- **Work task**
Below is a set of entries; copy all of them exactly.

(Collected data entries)
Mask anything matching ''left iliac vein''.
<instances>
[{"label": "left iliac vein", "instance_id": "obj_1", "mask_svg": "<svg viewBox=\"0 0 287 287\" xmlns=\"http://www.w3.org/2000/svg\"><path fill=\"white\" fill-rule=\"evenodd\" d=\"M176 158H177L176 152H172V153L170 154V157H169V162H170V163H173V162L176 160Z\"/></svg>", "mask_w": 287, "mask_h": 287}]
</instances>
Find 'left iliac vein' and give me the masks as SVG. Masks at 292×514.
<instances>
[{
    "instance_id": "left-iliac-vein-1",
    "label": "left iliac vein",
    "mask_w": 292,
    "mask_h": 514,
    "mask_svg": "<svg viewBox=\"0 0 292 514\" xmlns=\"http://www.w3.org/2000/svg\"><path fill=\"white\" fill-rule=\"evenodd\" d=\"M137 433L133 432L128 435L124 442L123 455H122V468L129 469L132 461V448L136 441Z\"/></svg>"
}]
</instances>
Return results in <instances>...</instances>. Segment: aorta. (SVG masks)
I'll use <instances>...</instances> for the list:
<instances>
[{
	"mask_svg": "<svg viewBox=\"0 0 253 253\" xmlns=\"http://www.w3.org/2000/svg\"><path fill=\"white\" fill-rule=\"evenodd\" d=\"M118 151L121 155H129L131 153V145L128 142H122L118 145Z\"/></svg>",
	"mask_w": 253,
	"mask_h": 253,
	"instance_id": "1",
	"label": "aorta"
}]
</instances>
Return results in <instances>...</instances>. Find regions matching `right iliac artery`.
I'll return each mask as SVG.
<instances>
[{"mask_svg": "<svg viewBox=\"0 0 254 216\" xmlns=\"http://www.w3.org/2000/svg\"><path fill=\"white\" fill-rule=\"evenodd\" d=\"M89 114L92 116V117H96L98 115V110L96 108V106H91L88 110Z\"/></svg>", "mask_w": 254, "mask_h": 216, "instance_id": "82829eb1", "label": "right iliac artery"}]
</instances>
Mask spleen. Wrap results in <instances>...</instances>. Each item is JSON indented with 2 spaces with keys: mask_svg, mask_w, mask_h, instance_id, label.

- **Solution to this exercise**
Mask anything matching ''left iliac vein''.
<instances>
[{"label": "left iliac vein", "instance_id": "obj_1", "mask_svg": "<svg viewBox=\"0 0 287 287\" xmlns=\"http://www.w3.org/2000/svg\"><path fill=\"white\" fill-rule=\"evenodd\" d=\"M176 158H177L176 152H172V153L170 154V157H169V162H170V163H173V162L176 160Z\"/></svg>", "mask_w": 287, "mask_h": 287}]
</instances>
Find 'left iliac vein' and give me the masks as SVG. Masks at 292×514.
<instances>
[{
    "instance_id": "left-iliac-vein-1",
    "label": "left iliac vein",
    "mask_w": 292,
    "mask_h": 514,
    "mask_svg": "<svg viewBox=\"0 0 292 514\" xmlns=\"http://www.w3.org/2000/svg\"><path fill=\"white\" fill-rule=\"evenodd\" d=\"M137 433L133 432L128 435L124 442L123 455H122V468L129 469L132 461V448L136 441Z\"/></svg>"
}]
</instances>
Return results in <instances>...</instances>. Segment: aorta. (SVG masks)
I'll use <instances>...</instances> for the list:
<instances>
[{
	"mask_svg": "<svg viewBox=\"0 0 253 253\" xmlns=\"http://www.w3.org/2000/svg\"><path fill=\"white\" fill-rule=\"evenodd\" d=\"M118 151L121 155H129L131 153V145L128 142H122L118 145Z\"/></svg>",
	"mask_w": 253,
	"mask_h": 253,
	"instance_id": "1",
	"label": "aorta"
}]
</instances>
Return results in <instances>...</instances>. Find regions matching `right iliac artery`.
I'll return each mask as SVG.
<instances>
[{"mask_svg": "<svg viewBox=\"0 0 254 216\" xmlns=\"http://www.w3.org/2000/svg\"><path fill=\"white\" fill-rule=\"evenodd\" d=\"M89 114L92 116V117H96L98 115V110L96 108V106H91L88 110Z\"/></svg>", "mask_w": 254, "mask_h": 216, "instance_id": "82829eb1", "label": "right iliac artery"}]
</instances>
Mask spleen. Wrap results in <instances>...</instances>. Each item is JSON indented with 2 spaces with keys: mask_svg, mask_w, mask_h, instance_id, label.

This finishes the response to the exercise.